_DATA BLOCK_:

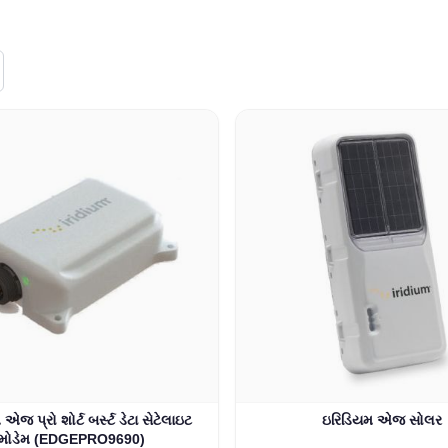
એજ પ્રો શોર્ટ બર્સ્ટ ડેટા સેટેલાઇટ
ઇરિડિયમ એજ સોલર
મોડેમ (EDGEPRO9690)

_WHAT YOU HAVE TO DO_: Keep the pictures out of the copy and return the rest of the data above exactly.

_OUTPUT FOR THIS TASK_:
એજ પ્રો શોર્ટ બર્સ્ટ ડેટા સેટેલાઇટ
ઇરિડિયમ એજ સોલર
મોડેમ (EDGEPRO9690)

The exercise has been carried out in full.